:: TASK STATEMENT ::
In the entries that follow, the first line to write out is the one containing "Vario-Tessar T* FE", and the last is the one containing "カメラ本体のソフトウェアアップデートはこちら". Reproduce that stretch exactly, with nothing before or after it.

:: PROVIDED DATA ::
════════
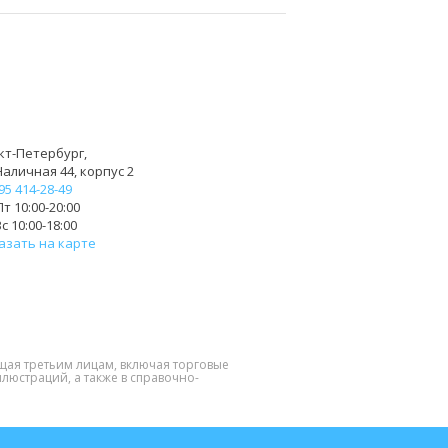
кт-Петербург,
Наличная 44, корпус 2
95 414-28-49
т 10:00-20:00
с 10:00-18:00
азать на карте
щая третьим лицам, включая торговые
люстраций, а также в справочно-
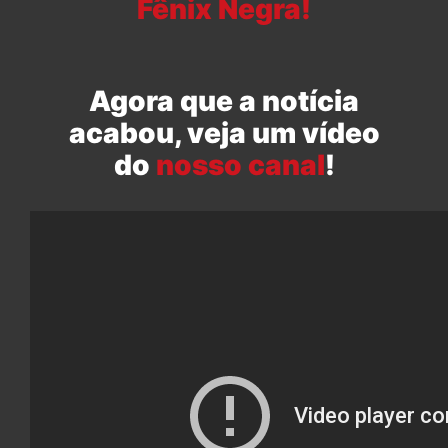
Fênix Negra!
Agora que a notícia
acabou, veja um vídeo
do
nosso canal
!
════════
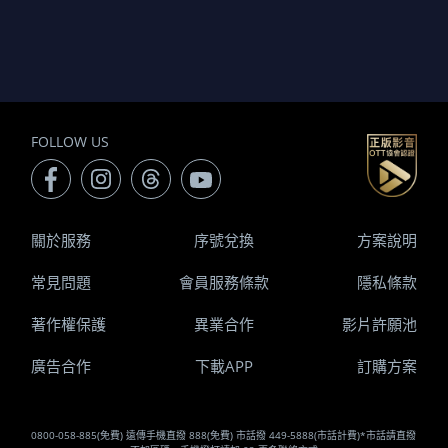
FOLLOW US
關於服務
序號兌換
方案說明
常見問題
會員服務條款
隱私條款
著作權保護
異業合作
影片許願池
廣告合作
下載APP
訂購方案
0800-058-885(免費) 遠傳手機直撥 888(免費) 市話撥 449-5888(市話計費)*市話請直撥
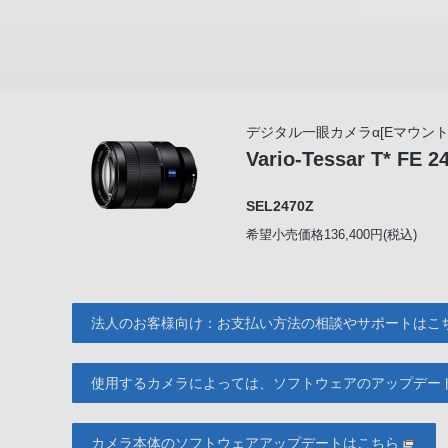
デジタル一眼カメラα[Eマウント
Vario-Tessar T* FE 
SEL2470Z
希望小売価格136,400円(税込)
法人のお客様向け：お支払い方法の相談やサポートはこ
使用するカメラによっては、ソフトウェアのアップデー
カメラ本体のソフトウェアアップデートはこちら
════════
:: WRITTEN ANSWER ::
Vario-Tessar T* FE 
SEL2470Z
希望小売価格136,400円(税込)
法人のお客様向け：お支払い方法の相談やサポートはこ
使用するカメラによっては、ソフトウェアのアップデー
カメラ本体のソフトウェアアップデートはこちら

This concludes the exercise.